Instructions for the task —
Although the data below holds other lines too, output only those from the line with "m@tekniskrengoering.dk (378, 2325)" up to and including the line with "GESTÃO DE ÁGUA (20, 147)", exactly as they appear.

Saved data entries
· · ·

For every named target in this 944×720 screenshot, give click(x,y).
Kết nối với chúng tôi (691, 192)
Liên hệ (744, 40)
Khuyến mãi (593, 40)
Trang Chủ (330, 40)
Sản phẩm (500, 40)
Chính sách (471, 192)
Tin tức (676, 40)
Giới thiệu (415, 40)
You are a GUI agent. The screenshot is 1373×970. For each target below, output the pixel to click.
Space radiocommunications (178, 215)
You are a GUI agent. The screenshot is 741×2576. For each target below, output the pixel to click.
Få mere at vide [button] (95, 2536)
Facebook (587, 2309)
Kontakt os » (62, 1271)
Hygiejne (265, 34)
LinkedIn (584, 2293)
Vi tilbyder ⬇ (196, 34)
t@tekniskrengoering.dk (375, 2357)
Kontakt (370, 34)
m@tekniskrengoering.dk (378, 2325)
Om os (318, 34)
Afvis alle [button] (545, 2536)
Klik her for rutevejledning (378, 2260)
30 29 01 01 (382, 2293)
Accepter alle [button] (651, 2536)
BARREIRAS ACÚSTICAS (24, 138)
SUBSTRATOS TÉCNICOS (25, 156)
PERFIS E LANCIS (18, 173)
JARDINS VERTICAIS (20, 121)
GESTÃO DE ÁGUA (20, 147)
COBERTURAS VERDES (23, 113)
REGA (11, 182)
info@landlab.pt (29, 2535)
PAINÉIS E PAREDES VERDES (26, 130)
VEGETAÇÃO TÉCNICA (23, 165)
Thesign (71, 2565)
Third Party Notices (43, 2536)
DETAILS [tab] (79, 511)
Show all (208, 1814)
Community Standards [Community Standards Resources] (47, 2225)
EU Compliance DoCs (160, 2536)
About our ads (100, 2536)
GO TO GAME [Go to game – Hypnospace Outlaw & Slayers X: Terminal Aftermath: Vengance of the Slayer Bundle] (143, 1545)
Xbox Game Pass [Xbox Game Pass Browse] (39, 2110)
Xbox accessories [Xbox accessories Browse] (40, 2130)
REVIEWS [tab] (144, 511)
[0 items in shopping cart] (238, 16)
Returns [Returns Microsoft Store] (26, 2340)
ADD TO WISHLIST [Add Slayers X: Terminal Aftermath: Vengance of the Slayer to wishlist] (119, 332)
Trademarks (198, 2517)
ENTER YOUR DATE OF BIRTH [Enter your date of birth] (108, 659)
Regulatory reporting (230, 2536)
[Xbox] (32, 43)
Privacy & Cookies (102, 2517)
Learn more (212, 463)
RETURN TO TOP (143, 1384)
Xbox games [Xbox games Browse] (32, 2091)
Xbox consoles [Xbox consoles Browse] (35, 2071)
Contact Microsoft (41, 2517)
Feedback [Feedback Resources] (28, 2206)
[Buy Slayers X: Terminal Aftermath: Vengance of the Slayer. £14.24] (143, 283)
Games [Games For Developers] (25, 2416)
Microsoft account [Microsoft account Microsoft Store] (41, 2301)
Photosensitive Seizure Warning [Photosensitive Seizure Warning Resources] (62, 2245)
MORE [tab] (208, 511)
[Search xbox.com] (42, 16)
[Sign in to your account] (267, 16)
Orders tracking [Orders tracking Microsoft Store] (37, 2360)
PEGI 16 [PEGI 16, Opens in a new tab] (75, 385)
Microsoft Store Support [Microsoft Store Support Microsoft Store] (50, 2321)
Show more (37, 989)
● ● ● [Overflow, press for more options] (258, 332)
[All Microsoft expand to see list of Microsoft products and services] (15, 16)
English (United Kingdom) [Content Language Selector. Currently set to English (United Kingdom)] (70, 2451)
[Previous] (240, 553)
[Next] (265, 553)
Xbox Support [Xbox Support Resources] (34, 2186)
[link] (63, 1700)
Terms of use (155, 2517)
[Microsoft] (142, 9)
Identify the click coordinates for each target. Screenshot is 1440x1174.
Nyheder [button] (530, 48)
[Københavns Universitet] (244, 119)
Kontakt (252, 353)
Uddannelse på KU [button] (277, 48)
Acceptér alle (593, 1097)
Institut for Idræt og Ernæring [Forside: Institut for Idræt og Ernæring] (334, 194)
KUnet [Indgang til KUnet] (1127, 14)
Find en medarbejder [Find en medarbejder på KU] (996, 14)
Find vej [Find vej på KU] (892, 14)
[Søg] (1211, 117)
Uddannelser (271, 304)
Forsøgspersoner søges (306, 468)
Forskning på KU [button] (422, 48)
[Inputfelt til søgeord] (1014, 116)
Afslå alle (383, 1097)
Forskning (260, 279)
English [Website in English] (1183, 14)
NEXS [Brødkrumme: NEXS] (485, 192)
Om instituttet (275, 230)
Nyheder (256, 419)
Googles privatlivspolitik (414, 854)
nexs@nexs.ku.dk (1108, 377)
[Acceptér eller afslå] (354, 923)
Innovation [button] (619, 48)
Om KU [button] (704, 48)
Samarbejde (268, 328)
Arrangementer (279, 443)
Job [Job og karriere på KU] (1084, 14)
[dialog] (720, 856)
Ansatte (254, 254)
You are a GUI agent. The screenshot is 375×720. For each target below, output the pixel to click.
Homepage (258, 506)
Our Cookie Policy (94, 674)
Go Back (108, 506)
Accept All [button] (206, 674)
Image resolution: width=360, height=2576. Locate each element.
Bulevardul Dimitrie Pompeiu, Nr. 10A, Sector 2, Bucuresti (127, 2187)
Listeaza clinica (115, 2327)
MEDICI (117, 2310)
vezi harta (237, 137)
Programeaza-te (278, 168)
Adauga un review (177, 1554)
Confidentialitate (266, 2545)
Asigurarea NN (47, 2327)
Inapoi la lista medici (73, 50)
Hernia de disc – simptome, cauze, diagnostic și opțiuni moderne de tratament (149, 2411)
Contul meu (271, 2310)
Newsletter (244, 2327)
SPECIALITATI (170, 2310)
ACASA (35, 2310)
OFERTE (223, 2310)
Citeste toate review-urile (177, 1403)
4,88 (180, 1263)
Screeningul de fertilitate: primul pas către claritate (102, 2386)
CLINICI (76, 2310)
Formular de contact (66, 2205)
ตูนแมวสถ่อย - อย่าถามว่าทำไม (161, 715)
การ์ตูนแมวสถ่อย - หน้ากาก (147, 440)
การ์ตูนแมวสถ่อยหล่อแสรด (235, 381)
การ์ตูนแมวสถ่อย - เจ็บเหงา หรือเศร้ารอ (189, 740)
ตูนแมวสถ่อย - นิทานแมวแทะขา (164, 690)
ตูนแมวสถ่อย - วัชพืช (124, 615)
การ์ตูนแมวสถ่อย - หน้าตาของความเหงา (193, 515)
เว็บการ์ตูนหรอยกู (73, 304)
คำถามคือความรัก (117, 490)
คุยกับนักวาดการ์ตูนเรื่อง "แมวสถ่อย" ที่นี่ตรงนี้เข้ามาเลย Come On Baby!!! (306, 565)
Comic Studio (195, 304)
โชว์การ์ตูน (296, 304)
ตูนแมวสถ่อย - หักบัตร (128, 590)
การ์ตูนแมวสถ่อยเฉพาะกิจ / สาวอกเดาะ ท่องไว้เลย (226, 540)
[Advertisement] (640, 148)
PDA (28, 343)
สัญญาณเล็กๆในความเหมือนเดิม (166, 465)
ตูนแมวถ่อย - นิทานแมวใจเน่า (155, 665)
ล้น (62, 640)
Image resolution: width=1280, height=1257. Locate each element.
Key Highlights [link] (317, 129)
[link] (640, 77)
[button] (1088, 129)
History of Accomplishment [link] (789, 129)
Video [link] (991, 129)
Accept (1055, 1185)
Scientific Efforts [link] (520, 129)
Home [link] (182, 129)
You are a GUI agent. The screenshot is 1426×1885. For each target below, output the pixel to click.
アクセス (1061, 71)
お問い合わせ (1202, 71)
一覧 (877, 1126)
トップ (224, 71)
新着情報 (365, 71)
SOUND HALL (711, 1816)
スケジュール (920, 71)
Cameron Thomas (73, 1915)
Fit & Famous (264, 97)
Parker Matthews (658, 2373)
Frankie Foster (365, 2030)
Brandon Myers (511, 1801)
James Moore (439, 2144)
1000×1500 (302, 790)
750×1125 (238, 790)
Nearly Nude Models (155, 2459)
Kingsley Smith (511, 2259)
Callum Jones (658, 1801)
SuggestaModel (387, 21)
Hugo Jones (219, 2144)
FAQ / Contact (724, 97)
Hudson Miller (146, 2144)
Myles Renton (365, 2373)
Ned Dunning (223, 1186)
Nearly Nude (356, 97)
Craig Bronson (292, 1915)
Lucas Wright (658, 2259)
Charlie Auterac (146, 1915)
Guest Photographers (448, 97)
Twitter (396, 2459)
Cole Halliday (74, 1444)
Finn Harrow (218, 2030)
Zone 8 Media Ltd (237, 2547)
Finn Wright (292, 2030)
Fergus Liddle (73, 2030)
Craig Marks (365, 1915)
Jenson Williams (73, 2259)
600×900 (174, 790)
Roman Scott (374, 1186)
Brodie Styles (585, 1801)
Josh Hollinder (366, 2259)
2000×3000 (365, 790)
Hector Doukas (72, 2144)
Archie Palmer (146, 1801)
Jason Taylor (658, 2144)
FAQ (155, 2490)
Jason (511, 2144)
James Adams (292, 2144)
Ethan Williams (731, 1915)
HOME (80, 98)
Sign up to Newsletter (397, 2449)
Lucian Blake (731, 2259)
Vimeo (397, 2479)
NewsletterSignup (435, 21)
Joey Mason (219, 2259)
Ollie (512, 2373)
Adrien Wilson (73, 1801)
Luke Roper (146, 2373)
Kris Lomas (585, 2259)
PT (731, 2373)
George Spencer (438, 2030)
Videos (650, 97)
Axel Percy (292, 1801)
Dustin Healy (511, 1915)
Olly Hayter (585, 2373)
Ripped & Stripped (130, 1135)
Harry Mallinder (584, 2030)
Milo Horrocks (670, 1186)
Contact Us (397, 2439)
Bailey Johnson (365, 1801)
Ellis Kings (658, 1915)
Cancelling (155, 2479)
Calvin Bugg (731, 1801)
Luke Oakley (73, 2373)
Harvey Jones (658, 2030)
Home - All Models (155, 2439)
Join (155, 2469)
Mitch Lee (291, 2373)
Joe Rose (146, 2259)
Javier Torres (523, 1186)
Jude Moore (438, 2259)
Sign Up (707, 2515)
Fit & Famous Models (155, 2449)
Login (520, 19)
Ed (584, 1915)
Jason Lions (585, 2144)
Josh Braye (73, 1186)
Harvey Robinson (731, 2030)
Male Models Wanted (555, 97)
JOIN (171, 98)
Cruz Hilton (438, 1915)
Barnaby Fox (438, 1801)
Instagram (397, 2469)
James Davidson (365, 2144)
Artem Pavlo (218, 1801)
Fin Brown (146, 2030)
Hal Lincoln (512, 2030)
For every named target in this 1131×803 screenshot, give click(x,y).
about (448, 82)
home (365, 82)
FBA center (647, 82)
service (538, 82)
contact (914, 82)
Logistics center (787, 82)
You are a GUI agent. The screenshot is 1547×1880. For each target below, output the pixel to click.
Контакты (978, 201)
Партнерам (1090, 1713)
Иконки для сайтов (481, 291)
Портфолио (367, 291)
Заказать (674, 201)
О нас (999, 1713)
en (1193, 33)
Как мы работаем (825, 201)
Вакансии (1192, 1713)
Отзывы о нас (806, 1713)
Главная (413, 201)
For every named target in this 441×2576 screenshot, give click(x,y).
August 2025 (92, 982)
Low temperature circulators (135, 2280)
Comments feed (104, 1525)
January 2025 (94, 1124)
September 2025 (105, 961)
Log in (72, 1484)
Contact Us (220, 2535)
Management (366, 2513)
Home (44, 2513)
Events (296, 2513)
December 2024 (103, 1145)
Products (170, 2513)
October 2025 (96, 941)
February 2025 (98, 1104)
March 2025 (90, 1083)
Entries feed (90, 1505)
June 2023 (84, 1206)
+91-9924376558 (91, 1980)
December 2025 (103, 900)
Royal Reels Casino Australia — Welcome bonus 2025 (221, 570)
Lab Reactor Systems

· · ·

Task result —
m@tekniskrengoering.dk (378, 2325)
Om os (318, 34)
Afvis alle [button] (545, 2536)
Klik her for rutevejledning (378, 2260)
30 29 01 01 (382, 2293)
Accepter alle [button] (651, 2536)
BARREIRAS ACÚSTICAS (24, 138)
SUBSTRATOS TÉCNICOS (25, 156)
PERFIS E LANCIS (18, 173)
JARDINS VERTICAIS (20, 121)
GESTÃO DE ÁGUA (20, 147)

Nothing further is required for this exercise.